===== Records for this exercise

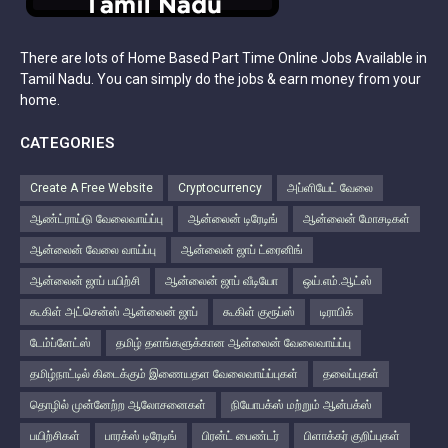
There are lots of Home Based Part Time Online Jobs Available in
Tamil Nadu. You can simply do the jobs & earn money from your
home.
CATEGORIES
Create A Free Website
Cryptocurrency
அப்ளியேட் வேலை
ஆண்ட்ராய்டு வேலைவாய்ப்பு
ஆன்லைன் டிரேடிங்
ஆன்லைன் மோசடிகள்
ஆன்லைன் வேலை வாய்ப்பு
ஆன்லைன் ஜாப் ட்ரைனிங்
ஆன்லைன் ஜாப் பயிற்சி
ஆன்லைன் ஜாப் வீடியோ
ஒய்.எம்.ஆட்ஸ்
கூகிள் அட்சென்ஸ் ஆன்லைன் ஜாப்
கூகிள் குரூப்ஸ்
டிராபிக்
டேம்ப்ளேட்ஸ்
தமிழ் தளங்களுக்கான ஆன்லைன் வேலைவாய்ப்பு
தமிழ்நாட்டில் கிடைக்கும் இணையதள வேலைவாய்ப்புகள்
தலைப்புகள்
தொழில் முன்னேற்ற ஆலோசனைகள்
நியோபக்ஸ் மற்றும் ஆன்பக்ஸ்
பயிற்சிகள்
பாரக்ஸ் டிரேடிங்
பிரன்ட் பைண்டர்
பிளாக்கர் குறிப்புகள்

==========
===== Records for this exercise

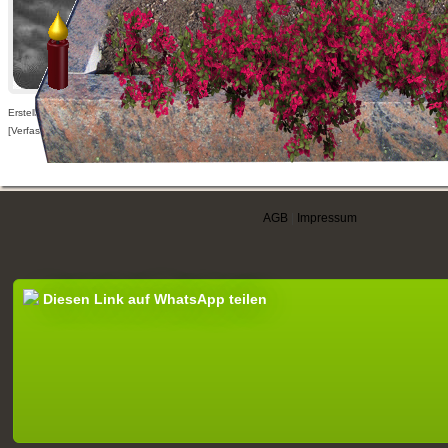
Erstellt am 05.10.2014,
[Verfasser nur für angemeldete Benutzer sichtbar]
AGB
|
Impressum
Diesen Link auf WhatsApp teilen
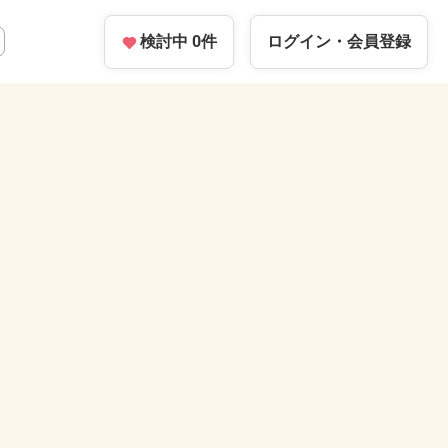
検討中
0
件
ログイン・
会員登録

==========

> **Assigned task**: Copy the lines above exactly, beginning at the line that has "There are lots" and stopping after the line that has "பிளாக்கர் குறிப்புகள்", and omit the rest.

> **Solution**:
There are lots of Home Based Part Time Online Jobs Available in
Tamil Nadu. You can simply do the jobs & earn money from your
home.
CATEGORIES
Create A Free Website
Cryptocurrency
அப்ளியேட் வேலை
ஆண்ட்ராய்டு வேலைவாய்ப்பு
ஆன்லைன் டிரேடிங்
ஆன்லைன் மோசடிகள்
ஆன்லைன் வேலை வாய்ப்பு
ஆன்லைன் ஜாப் ட்ரைனிங்
ஆன்லைன் ஜாப் பயிற்சி
ஆன்லைன் ஜாப் வீடியோ
ஒய்.எம்.ஆட்ஸ்
கூகிள் அட்சென்ஸ் ஆன்லைன் ஜாப்
கூகிள் குரூப்ஸ்
டிராபிக்
டேம்ப்ளேட்ஸ்
தமிழ் தளங்களுக்கான ஆன்லைன் வேலைவாய்ப்பு
தமிழ்நாட்டில் கிடைக்கும் இணையதள வேலைவாய்ப்புகள்
தலைப்புகள்
தொழில் முன்னேற்ற ஆலோசனைகள்
நியோபக்ஸ் மற்றும் ஆன்பக்ஸ்
பயிற்சிகள்
பாரக்ஸ் டிரேடிங்
பிரன்ட் பைண்டர்
பிளாக்கர் குறிப்புகள்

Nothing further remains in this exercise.